*** Opening of DATA EXTRACT ***

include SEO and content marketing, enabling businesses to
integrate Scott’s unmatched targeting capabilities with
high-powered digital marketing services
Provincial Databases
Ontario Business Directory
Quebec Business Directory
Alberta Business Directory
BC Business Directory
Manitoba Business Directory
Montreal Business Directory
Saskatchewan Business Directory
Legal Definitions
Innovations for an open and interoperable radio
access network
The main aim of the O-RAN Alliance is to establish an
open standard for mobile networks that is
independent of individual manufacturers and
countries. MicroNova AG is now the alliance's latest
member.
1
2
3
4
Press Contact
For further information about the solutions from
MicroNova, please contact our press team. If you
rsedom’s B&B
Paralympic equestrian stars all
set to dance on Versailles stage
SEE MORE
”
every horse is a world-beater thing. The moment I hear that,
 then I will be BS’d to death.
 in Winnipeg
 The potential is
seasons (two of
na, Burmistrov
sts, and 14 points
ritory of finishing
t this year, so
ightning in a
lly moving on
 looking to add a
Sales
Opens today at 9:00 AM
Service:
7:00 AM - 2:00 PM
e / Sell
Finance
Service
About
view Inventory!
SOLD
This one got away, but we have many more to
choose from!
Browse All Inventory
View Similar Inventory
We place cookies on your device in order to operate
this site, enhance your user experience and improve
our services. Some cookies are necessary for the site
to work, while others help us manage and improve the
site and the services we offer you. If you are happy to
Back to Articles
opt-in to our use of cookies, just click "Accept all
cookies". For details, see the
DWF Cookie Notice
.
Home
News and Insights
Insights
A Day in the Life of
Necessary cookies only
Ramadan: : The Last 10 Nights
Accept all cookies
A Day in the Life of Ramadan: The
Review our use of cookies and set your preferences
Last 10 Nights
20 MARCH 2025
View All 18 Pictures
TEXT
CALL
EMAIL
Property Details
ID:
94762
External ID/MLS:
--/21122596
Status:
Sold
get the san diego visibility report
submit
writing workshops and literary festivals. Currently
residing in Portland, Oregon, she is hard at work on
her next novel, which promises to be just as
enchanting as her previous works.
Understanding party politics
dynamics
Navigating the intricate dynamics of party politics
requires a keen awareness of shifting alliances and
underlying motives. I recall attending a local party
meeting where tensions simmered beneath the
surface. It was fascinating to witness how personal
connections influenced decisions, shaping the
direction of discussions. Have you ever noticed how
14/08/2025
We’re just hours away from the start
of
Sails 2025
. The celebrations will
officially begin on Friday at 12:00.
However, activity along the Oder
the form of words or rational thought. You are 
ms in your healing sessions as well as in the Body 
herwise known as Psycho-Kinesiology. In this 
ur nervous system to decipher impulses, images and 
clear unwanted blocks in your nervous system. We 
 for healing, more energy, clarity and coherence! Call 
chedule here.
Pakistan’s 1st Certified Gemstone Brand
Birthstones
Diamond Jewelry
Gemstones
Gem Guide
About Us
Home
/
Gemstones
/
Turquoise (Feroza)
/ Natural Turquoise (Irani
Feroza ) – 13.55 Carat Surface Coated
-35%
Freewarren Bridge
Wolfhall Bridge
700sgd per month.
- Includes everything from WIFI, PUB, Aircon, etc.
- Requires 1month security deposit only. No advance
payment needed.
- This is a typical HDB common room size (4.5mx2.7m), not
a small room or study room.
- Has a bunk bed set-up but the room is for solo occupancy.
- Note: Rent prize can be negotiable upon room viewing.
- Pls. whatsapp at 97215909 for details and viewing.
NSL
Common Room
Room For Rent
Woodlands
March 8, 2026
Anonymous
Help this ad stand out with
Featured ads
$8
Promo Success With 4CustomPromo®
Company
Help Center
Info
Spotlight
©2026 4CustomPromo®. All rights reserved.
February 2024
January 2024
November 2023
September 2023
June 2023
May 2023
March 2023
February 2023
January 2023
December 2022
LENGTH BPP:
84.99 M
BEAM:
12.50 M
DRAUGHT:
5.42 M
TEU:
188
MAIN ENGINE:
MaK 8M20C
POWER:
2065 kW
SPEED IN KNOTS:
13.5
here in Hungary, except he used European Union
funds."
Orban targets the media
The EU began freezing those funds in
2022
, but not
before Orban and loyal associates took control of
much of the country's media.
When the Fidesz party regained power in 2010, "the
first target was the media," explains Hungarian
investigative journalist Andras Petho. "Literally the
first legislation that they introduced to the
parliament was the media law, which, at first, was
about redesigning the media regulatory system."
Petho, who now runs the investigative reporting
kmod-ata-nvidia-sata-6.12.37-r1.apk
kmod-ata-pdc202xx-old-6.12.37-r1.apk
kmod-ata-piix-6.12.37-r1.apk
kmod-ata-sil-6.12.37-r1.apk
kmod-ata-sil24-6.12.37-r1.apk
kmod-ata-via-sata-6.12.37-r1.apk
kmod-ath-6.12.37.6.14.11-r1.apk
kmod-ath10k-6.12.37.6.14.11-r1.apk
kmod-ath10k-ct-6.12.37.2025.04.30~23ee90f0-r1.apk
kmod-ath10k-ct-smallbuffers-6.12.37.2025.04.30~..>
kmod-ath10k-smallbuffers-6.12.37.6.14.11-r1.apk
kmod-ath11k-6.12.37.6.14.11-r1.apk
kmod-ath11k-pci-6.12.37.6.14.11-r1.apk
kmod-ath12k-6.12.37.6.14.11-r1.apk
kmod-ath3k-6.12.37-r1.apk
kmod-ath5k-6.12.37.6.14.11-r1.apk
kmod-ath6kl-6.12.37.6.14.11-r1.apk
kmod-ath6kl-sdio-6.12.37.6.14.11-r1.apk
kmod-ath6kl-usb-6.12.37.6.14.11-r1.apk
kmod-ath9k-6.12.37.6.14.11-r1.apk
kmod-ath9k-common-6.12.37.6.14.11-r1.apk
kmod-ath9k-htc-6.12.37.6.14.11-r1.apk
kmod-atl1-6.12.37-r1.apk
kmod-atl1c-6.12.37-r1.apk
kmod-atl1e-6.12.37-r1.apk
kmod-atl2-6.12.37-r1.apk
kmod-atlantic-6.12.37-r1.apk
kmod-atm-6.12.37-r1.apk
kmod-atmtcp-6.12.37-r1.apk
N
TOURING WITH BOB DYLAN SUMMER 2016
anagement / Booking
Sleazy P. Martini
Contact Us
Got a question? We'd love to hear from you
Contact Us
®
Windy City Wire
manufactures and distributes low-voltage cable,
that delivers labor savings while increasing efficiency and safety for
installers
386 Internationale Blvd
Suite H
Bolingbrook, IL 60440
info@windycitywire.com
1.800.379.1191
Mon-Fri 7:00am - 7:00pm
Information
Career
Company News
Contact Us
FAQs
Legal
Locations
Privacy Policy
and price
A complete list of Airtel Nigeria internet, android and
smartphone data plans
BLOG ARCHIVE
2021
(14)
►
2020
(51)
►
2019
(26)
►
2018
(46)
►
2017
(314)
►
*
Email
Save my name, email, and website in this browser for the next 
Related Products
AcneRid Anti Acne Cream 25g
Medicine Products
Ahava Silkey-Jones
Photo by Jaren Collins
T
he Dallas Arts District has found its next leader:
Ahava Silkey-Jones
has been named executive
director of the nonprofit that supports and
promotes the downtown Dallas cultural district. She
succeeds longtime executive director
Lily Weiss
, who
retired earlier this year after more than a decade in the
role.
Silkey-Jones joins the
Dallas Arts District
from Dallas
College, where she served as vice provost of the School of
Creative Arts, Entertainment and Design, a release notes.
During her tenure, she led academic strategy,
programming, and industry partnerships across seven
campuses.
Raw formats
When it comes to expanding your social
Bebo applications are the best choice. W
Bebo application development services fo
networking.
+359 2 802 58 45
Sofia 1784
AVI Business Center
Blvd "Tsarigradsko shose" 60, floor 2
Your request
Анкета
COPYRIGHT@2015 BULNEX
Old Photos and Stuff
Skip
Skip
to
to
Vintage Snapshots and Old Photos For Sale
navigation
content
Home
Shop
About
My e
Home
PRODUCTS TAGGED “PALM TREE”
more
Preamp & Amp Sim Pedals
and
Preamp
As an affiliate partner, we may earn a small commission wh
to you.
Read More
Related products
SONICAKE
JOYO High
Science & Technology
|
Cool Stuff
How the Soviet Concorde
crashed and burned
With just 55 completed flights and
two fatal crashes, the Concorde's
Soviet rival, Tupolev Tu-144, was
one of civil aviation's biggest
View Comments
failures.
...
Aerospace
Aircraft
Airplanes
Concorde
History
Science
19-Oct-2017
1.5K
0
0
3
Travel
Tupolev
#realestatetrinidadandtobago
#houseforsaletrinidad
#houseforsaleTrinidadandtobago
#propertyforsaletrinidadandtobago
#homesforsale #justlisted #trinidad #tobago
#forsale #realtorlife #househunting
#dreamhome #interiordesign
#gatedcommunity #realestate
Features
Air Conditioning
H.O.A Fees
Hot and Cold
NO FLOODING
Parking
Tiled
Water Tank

*** Close of DATA EXTRACT ***

TASK OBJECTIVE: Wherever the line holding "first legislation that they introduced to the" falls in the entries above, copy exactly from it through the line holding "manufactures and distributes", inclusive, and add nothing.

RESPONSE:
first legislation that they introduced to the
parliament was the media law, which, at first, was
about redesigning the media regulatory system."
Petho, who now runs the investigative reporting
kmod-ata-nvidia-sata-6.12.37-r1.apk
kmod-ata-pdc202xx-old-6.12.37-r1.apk
kmod-ata-piix-6.12.37-r1.apk
kmod-ata-sil-6.12.37-r1.apk
kmod-ata-sil24-6.12.37-r1.apk
kmod-ata-via-sata-6.12.37-r1.apk
kmod-ath-6.12.37.6.14.11-r1.apk
kmod-ath10k-6.12.37.6.14.11-r1.apk
kmod-ath10k-ct-6.12.37.2025.04.30~23ee90f0-r1.apk
kmod-ath10k-ct-smallbuffers-6.12.37.2025.04.30~..>
kmod-ath10k-smallbuffers-6.12.37.6.14.11-r1.apk
kmod-ath11k-6.12.37.6.14.11-r1.apk
kmod-ath11k-pci-6.12.37.6.14.11-r1.apk
kmod-ath12k-6.12.37.6.14.11-r1.apk
kmod-ath3k-6.12.37-r1.apk
kmod-ath5k-6.12.37.6.14.11-r1.apk
kmod-ath6kl-6.12.37.6.14.11-r1.apk
kmod-ath6kl-sdio-6.12.37.6.14.11-r1.apk
kmod-ath6kl-usb-6.12.37.6.14.11-r1.apk
kmod-ath9k-6.12.37.6.14.11-r1.apk
kmod-ath9k-common-6.12.37.6.14.11-r1.apk
kmod-ath9k-htc-6.12.37.6.14.11-r1.apk
kmod-atl1-6.12.37-r1.apk
kmod-atl1c-6.12.37-r1.apk
kmod-atl1e-6.12.37-r1.apk
kmod-atl2-6.12.37-r1.apk
kmod-atlantic-6.12.37-r1.apk
kmod-atm-6.12.37-r1.apk
kmod-atmtcp-6.12.37-r1.apk
N
TOURING WITH BOB DYLAN SUMMER 2016
anagement / Booking
Sleazy P. Martini
Contact Us
Got a question? We'd love to hear from you
Contact Us
®
Windy City Wire
manufactures and distributes low-voltage cable,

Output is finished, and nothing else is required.